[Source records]
%%
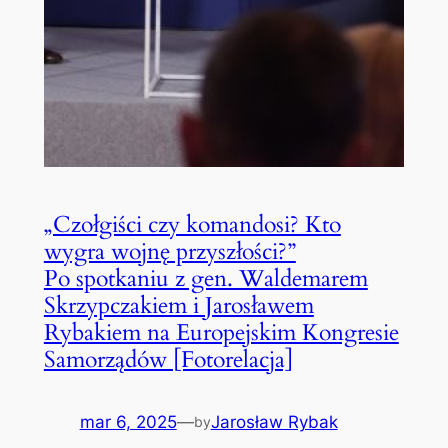
„Czołgiści czy komandosi? Kto
wygra wojnę przyszłości?”
Po spotkaniu z gen. Waldemarem
Skrzypczakiem i Jarosławem
Rybakiem na Europejskim Kongresie
Samorządów [Fotorelacja]
mar 6, 2025
—
Jarosław Rybak
by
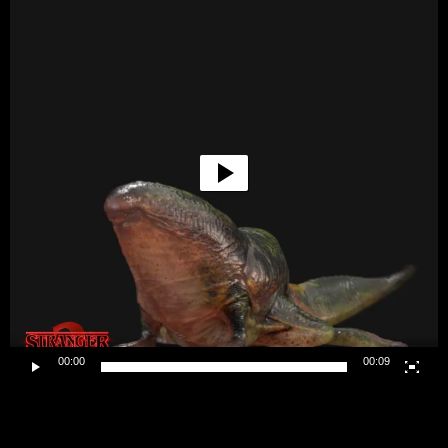
00:00
00:09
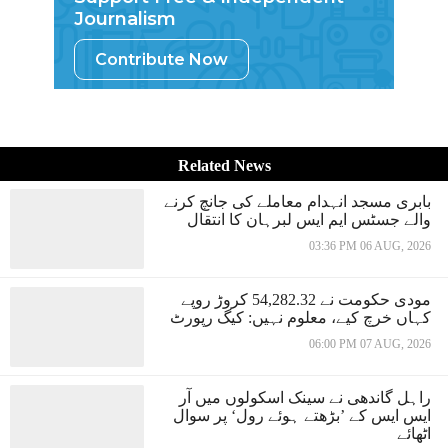
Journalism
Contribute Now
Related News
بابری مسجد انہدام معاملے کی جانچ کرنے
والے جسٹس ایم ایس لبرہان کا انتقال
03:36 PM 06 AUG, 2026
مودی حکومت نے 54,282.32 کروڑ روپے
کہاں خرچ کیے، معلوم نہیں: کیگ رپورٹ
06:00 PM 07 AUG, 2026
راہل گاندھی نے سینک اسکولوں میں آر
ایس ایس کے ’بڑھتے ہوئے رول‘ پر سوال
اٹھائے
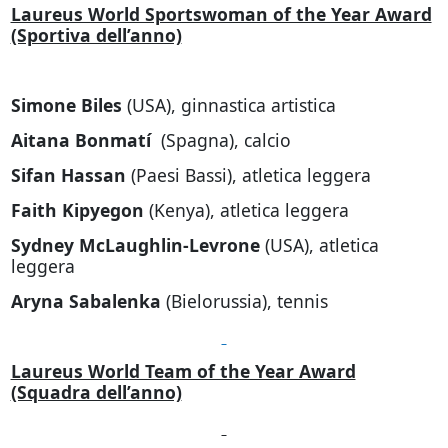
Laureus World Sportswoman of the Year Award
(Sportiva dell’anno)
Simone Biles
(USA), ginnastica artistica
Aitana Bonmatí
(Spagna), calcio
Sifan Hassan
(Paesi Bassi), atletica leggera
Faith Kipyegon
(Kenya), atletica leggera
Sydney McLaughlin-Levrone
(USA), atletica
leggera
Aryna Sabalenka
(Bielorussia), tennis
Laureus World Team of the Year Award
(Squadra dell’anno)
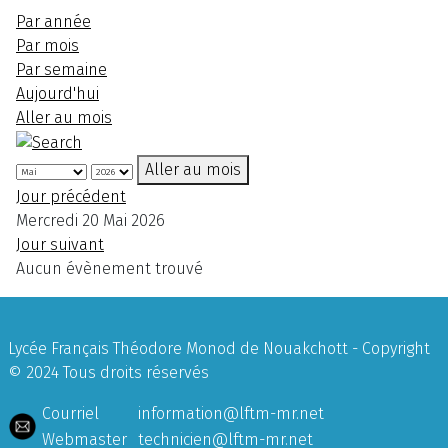
Par année
Par mois
Par semaine
Aujourd'hui
Aller au mois
Aller au mois
Jour précédent
Mercredi 20 Mai 2026
Jour suivant
Aucun évènement trouvé
Lycée Français Théodore Monod de Nouakchott - Copyright
© 2024 Tous droits réservés
Courriel
information@lftm-mr.net
Webmaster
technicien@lftm-mr.net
%%
WORK TO COMPLETE: Return every line from the entries above that contains the word "dell".

WRITTEN SOLUTION:
(Sportiva dell’anno)
(Squadra dell’anno)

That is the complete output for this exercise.